During the first day we walked through different areas that were burned down at different times in the past, it was interesting to learn how long a forest needs to regrow in this latitude:
A former village burned down 10 years ago (by accident). The area is now covered primarily with grass, shrubs and small trees up to 3m height.
Another area that was burned down 20 years ago is now covered in a dense bamboo forest – bamboo sprouts like mushroom (or rather, mushroom sprouts like bamboo? I heard there are types of bamboo that can grow up to 1m overnight).
Left untouched for 50 years, another area already looked like a forest again, but the trees were all quite young and not very large.
Another area in which also a former village stood was left untouched for more than 100 years. This area definitely looked like a rainforest again. However, it was easy to tell it apart from primary forest as the really big trees were missing and the forest was not really dense.

This huge tree survived the fire.

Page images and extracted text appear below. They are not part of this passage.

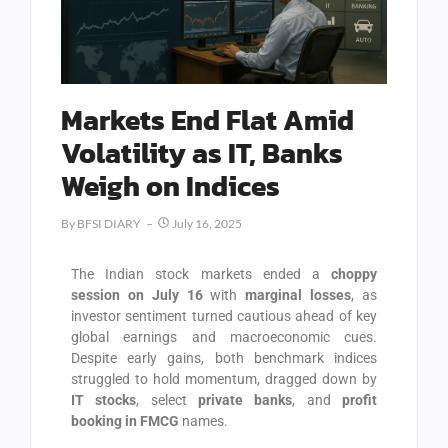
Markets End Flat Amid
Volatility as IT, Banks
Weigh on Indices
By
BFSI DIARY
July 16, 2025
The Indian stock markets ended a
choppy
session on July 16
with
marginal losses
, as
investor sentiment turned cautious ahead of key
global earnings and macroeconomic cues.
Despite early gains, both benchmark indices
struggled to hold momentum, dragged down by
IT stocks
, select
private banks
, and
profit
booking in FMCG
names.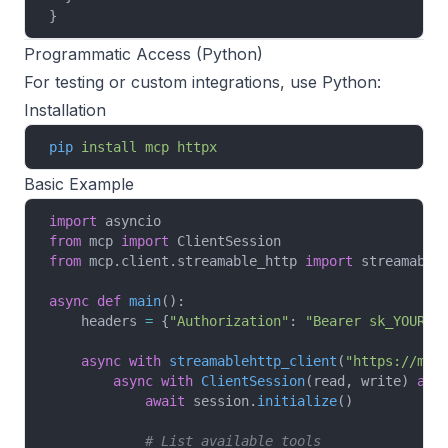
}
Programmatic Access (Python)
For testing or custom integrations, use Python:
Installation
pip
 install
 mcp
 httpx
Basic Example
import
 asyncio
from
 mcp 
import
 ClientSession
from
 mcp.client.streamable_http 
import
 streamable
async
 def
 main
():
    headers 
=
 {
"Authorization"
: 
"Bearer sk_YOUR_A
    async
 with
 streamablehttp_client
(
"https://mcp
        async
 with
 ClientSession
(read, write) 
as
 
            await
 session.
initialize
()
            # List available tools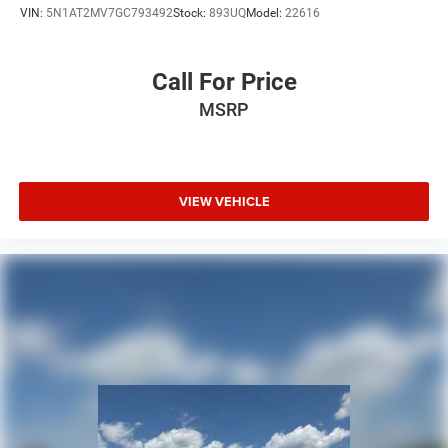
VIN:
5N1AT2MV7GC793492
Stock:
893UQ
Model:
22616
Call For Price
MSRP
VIEW VEHICLE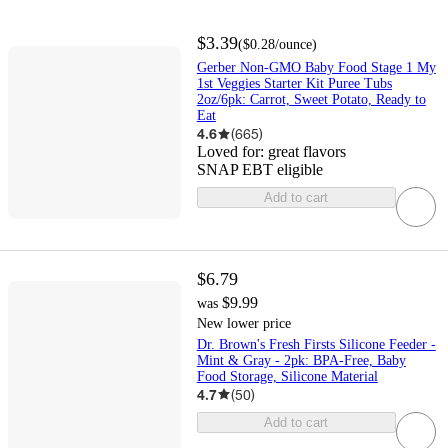
$3.39
(
$0.28
/ounce
)
Gerber Non-GMO Baby Food Stage 1 My
1st Veggies Starter Kit Puree Tubs
2oz/6pk: Carrot, Sweet Potato, Ready to
Eat
4.6
(
665
)
Loved for:
great flavors
SNAP EBT eligible
Add to cart
$6.79
$9.99
was
New lower price
Dr. Brown's Fresh Firsts Silicone Feeder -
Mint & Gray - 2pk: BPA-Free, Baby
Food Storage, Silicone Material
4.7
(
50
)
Add to cart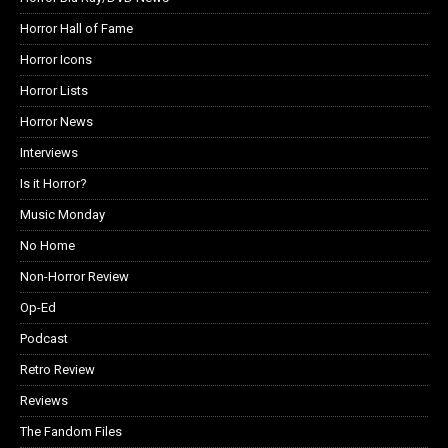
Horror Hall of Fame
Horror Icons
Horror Lists
Horror News
Interviews
Is it Horror?
Music Monday
No Home
Non-Horror Review
Op-Ed
Podcast
Retro Review
Reviews
The Fandom Files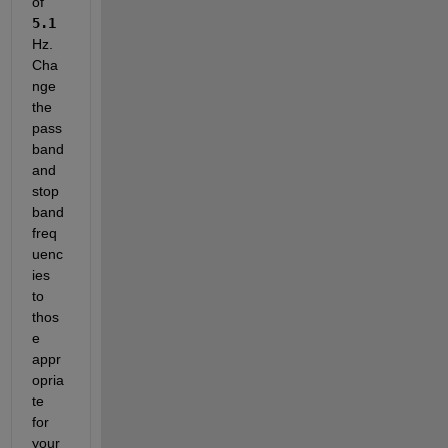
of
5.1
Hz. 
Cha
nge 
the 
pass
band 
and 
stop
band 
freq
uenc
ies 
to 
thos
e 
appr
opria
te 
for 
your 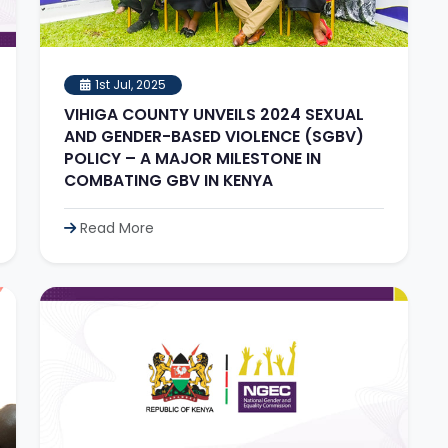
1st Jul, 2025
VIHIGA COUNTY UNVEILS 2024 SEXUAL
AND GENDER-BASED VIOLENCE (SGBV)
POLICY – A MAJOR MILESTONE IN
COMBATING GBV IN KENYA
Read More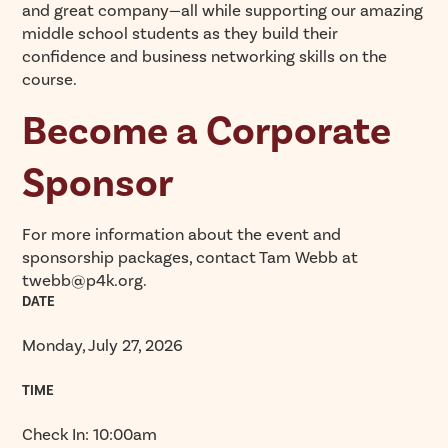
and great company—all while supporting our amazing
middle school students as they build their
confidence and business networking skills on the
course.
Become a Corporate
Sponsor
For more information about the event and
sponsorship packages, contact Tam Webb at
twebb@p4k.org.
DATE
Monday, July 27, 2026
TIME
Check In: 10:00am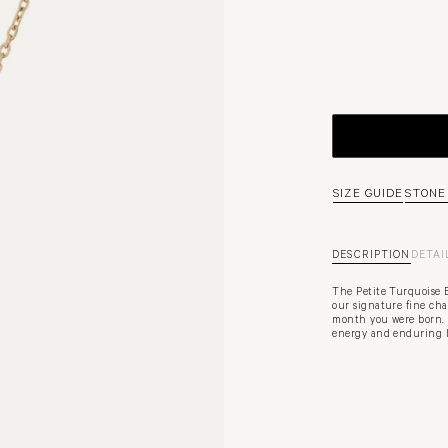
SIZE GUIDE
STONE
DESCRIPTION
DETAI
The Petite Turquoise 
our signature fine ch
month you were born. 
energy and enduring l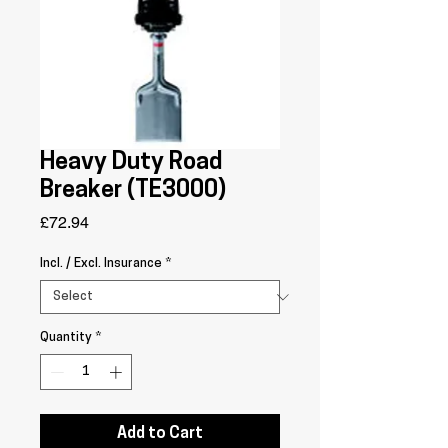
Heavy Duty Road
Breaker (TE3000)
Price
£72.94
Incl. / Excl. Insurance
*
Quantity
*
Add to Cart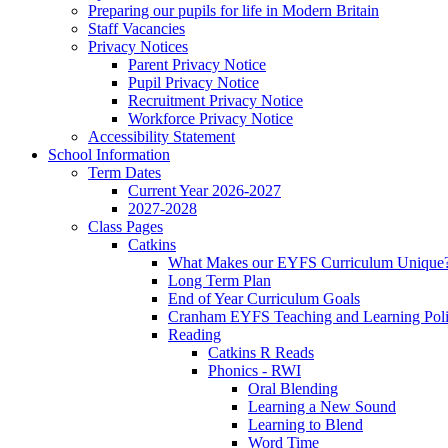
Preparing our pupils for life in Modern Britain
Staff Vacancies
Privacy Notices
Parent Privacy Notice
Pupil Privacy Notice
Recruitment Privacy Notice
Workforce Privacy Notice
Accessibility Statement
School Information
Term Dates
Current Year 2026-2027
2027-2028
Class Pages
Catkins
What Makes our EYFS Curriculum Unique
Long Term Plan
End of Year Curriculum Goals
Cranham EYFS Teaching and Learning Pol
Reading
Catkins R Reads
Phonics - RWI
Oral Blending
Learning a New Sound
Learning to Blend
Word Time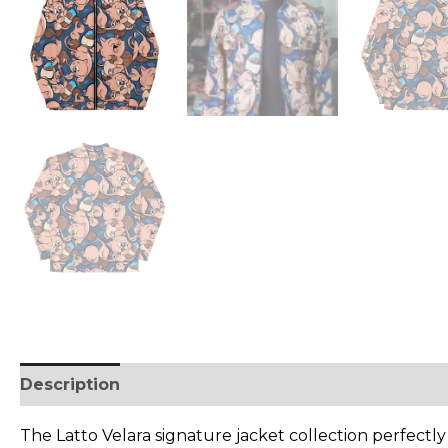
Description
• SHIPPING & RETURNS
The Latto Velara signature jacket collection perfectl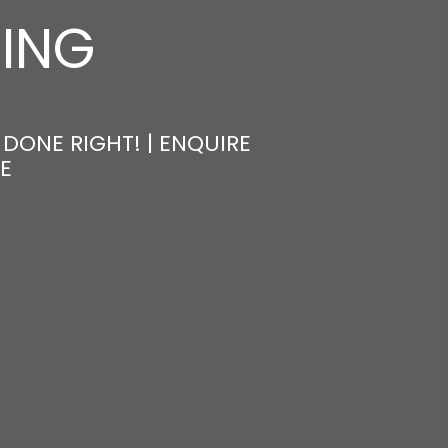
NING
DONE RIGHT! | ENQUIRE
E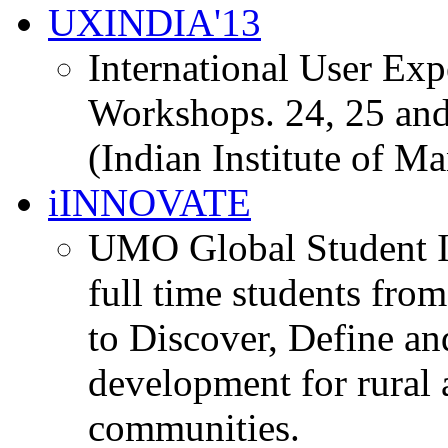
UXINDIA'13
International User Ex
Workshops. 24, 25 and
(Indian Institute of M
iINNOVATE
UMO Global Student I
full time students fro
to Discover, Define an
development for rural 
communities.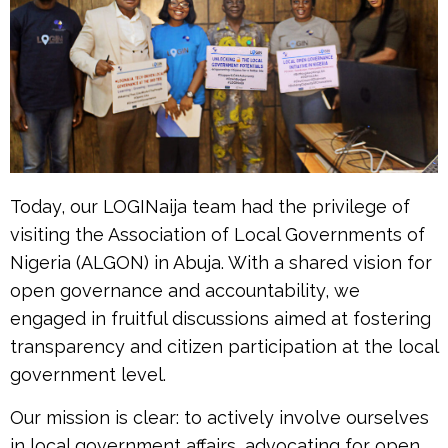
Today, our LOGINaija team had the privilege of
visiting the Association of Local Governments of
Nigeria (ALGON) in Abuja. With a shared vision for
open governance and accountability, we
engaged in fruitful discussions aimed at fostering
transparency and citizen participation at the local
government level.
Our mission is clear: to actively involve ourselves
in local government affairs, advocating for open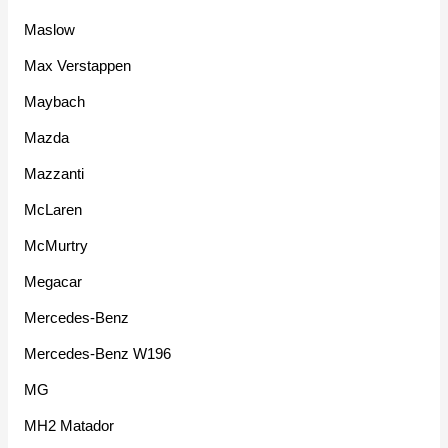
Maslow
Max Verstappen
Maybach
Mazda
Mazzanti
McLaren
McMurtry
Megacar
Mercedes-Benz
Mercedes-Benz W196
MG
MH2 Matador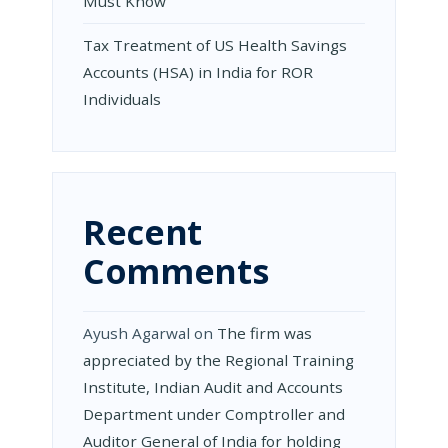
Must Know
Tax Treatment of US Health Savings
Accounts (HSA) in India for ROR
Individuals
Recent
Comments
Ayush Agarwal
on
The firm was
appreciated by the Regional Training
Institute, Indian Audit and Accounts
Department under Comptroller and
Auditor General of India for holding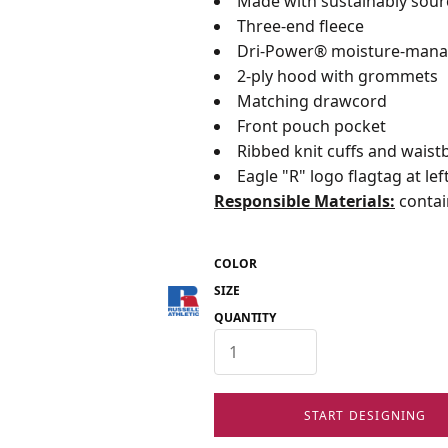
Made with sustainably sou
Three-end fleece
Dri-Power® moisture-mana
2-ply hood with grommets
Matching drawcord
Front pouch pocket
Ribbed knit cuffs and wais
Eagle "R" logo flagtag at l
Responsible Materials:
contai
COLOR
SIZE
QUANTITY
START DESIGNING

Click the thumbnail to see a size comparison with a human. I can only guess its age, perhaps 500 years? 1000 years? How many trees of this size fell to the fire?

1 More spoken like lohläh. Thai and Lao always slur syllables.
So, Thai’ised English words are sometimes barely recognizable when translated back to English. Like “döhn” (modern, in fashion), “äbbön” (apple), “fränfry” (french fries), “motosai” (motorcycle) or “attanomat” (automatic). A constant hitch for Lena an me when we want to go home and have to tell the taxi driver the name of our apartment complex: “Golf View”. They understand it best when spoken something like “Gopbiu”.